*GOAL OF THE EXERCISE:*
Give back exactly the stretch of data below from the line holding "[Закрыть уведомление] (998, 17)" through the line holding "Главная (44, 212)", both ends included, and leave the remaining lines out.

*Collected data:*
_____

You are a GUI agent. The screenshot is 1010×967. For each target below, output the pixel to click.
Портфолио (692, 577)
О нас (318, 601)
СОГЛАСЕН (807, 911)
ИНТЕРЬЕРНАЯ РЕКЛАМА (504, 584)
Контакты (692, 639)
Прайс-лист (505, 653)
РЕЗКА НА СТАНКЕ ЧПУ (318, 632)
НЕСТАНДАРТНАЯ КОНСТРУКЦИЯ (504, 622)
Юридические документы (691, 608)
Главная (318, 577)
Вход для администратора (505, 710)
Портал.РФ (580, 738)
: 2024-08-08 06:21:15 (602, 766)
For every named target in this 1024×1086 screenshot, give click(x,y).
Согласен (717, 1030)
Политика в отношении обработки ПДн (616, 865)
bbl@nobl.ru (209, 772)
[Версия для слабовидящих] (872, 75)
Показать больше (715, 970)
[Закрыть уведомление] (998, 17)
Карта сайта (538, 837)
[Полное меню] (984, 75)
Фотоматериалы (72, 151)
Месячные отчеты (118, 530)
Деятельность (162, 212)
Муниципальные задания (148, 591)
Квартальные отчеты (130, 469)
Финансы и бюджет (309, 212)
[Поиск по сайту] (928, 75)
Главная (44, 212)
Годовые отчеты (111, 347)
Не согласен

_____

*TASK OUTPUT:*
[Закрыть уведомление] (998, 17)
Карта сайта (538, 837)
[Полное меню] (984, 75)
Фотоматериалы (72, 151)
Месячные отчеты (118, 530)
Деятельность (162, 212)
Муниципальные задания (148, 591)
Квартальные отчеты (130, 469)
Финансы и бюджет (309, 212)
[Поиск по сайту] (928, 75)
Главная (44, 212)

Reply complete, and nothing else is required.